Strategic recommendations create the bridge. "Your conversion architecture scores 31/100. You have no above-the-fold value proposition, your primary CTA is below three scrolls, and your form has 11 required fields. A complete redesign of the conversion flow would address all three issues." The prospect now understands the scope of the real problem. The quick wins are band-aids. The paid build is the structural fix.

This approach out-converts a sales call because the prospect sees evidence, not promises. They do not have to trust the agency's claims. They can verify the findings themselves. By the time they book a call, the question has already shifted from "can you help?" to "when can you start?"

Technical Architecture: Serverless Diagnostics at Scale

The Lab 6 pipeline runs on Next.js API routes deployed to Vercel. The architecture splits into two function types: a fast intake route and a long-running analysis worker.

The intake route (/api/lab6/analyze) validates the URL, checks the idempotency key, checks the cache, and if no cached result exists, enqueues the analysis job and returns a job ID. Response time: under 200ms. The client polls a status endpoint with the job ID.

The analysis worker runs as a background function (Vercel's maxDuration: 60 configuration for Pro plans). It executes the full five-stage pipeline: URL validation, Puppeteer scraping, nine-category scoring, AI analysis, and report assembly. When complete, it writes the result to the database and marks the job as finished.

// /api/lab6/analyze (intake route)
export async function POST(request: Request) {
  const body = await request.json();
  const parsed = AnalysisRequestSchema.safeParse(body);

  if (!parsed.success) {
    return Response.json({ error: parsed.error.flatten() }, { status: 400 });
  }

  // Check for existing result
  const existing = await getOrCreateAnalysis(parsed.data);
  if (existing.status === 'complete') {
    return Response.json({ status: 'complete', result: existing });
  }

  // Enqueue for processing
  const jobId = await enqueueAnalysis(parsed.data);
  return Response.json({ status: 'processing', job_id: jobId }, { status: 202 });
}

// /api/lab6/status/[jobId] (polling endpoint)
export async function GET(
  request: Request,
  { params }: { params: { jobId: string } }
) {
  const job = await db.jobs.findById(params.jobId);
  if (!job) return Response.json({ error: 'Job not found' }, { status: 404 });

  if (job.status === 'complete') {
    return Response.json({ status: 'complete', result: job.result });
  }

  if (job.status === 'failed') {
    return Response.json({ status: 'failed', error: job.error }, { status: 500 });
  }

  return Response.json({
    status: 'processing',
    progress: job.progress,  // e.g., "Analyzing mobile experience..."
    started_at: job.started_at,
  });
}

Retry logic uses exponential backoff with jitter.

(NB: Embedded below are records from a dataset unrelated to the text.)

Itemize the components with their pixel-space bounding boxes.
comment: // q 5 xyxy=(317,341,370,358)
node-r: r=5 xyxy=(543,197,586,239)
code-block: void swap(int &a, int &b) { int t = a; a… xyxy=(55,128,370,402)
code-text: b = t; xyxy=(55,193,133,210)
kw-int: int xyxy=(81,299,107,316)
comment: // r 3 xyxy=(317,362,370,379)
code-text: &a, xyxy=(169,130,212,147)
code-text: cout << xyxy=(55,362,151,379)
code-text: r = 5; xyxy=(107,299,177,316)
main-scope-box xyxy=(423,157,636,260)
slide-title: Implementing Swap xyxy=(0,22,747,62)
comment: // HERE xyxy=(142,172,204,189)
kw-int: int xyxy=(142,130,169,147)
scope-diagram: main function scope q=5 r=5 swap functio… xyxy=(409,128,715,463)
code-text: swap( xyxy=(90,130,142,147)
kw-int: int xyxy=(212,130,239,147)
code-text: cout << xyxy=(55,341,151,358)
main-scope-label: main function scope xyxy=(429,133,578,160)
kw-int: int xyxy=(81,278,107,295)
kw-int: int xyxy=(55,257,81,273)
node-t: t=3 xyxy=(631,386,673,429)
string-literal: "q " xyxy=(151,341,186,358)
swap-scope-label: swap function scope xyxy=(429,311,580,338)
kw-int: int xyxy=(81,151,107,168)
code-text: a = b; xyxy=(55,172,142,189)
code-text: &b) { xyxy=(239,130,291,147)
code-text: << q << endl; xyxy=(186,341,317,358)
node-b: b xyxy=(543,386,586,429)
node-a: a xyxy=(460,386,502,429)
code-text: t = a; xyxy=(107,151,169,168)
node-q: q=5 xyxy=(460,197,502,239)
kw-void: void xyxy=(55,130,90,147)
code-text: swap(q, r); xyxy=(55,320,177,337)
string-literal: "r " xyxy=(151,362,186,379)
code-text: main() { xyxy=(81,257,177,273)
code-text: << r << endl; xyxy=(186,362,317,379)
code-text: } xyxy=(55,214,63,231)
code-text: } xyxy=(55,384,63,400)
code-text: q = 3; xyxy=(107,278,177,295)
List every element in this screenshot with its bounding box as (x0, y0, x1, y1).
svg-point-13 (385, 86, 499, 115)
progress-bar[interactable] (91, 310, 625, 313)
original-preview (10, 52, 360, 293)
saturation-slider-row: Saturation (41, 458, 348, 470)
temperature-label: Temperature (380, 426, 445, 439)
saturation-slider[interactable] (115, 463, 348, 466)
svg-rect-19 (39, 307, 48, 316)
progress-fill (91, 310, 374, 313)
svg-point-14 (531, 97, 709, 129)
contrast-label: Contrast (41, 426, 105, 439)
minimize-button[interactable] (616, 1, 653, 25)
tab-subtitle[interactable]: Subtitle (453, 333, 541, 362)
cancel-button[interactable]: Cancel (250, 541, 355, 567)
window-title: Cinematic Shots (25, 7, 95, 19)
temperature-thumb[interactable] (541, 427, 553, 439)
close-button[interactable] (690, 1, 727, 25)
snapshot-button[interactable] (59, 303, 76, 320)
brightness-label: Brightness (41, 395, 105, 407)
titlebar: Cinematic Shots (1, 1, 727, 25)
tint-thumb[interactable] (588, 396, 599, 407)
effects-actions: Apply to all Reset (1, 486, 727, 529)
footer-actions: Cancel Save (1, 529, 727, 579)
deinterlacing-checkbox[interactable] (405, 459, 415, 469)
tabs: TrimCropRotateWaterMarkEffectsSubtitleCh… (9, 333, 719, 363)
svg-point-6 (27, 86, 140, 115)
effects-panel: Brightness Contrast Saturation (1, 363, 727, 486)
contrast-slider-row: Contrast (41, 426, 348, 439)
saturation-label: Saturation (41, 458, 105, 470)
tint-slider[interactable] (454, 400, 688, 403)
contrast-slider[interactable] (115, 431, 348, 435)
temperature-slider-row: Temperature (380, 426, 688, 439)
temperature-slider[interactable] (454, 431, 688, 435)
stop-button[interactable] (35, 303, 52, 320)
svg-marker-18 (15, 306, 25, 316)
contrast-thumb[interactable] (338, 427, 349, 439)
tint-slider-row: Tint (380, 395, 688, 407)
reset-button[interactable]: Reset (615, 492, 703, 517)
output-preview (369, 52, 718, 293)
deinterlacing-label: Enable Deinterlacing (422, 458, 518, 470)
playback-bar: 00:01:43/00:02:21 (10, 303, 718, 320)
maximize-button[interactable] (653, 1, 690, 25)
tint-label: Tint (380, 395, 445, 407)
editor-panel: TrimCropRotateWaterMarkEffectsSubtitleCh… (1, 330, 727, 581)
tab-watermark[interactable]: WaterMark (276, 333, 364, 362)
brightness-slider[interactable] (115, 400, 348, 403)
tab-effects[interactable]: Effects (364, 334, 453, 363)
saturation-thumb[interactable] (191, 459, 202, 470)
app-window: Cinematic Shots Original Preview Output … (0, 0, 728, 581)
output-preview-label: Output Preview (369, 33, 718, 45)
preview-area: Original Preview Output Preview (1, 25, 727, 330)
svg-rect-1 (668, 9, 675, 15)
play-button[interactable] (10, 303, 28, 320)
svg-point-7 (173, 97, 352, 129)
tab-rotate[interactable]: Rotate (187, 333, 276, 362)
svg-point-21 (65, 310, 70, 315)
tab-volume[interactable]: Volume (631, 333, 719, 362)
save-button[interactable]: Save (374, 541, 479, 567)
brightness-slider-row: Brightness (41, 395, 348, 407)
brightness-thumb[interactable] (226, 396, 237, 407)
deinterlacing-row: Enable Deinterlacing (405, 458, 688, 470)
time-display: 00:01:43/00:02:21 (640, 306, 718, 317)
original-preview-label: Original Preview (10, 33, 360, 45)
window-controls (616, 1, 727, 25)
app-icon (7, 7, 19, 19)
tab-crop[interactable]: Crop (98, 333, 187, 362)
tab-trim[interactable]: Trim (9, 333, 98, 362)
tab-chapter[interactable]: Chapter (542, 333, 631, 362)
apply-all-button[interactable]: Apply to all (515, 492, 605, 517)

If the Puppeteer scrape fails (timeout, network error, crash), the system retries up to three times with delays of 2s, 4s, and 8s plus random jitter. If all retries fail, the job is marked as failed with a specific error message, and the prospect receives a notification explaining that the site could not be analyzed (with common reasons: the site blocks automated browsers, requires authentication, or has an invalid SSL certificate).

Lab 6 is not a tool that happens to generate leads. It is a lead generation system that happens to be a tool. Every architectural decision, from the scoring categories to the report narrative arc to the cost controls, is designed around a single outcome: turning anonymous website visitors into qualified prospects who arrive at the sales conversation already convinced of the problem and the agency's ability to solve it.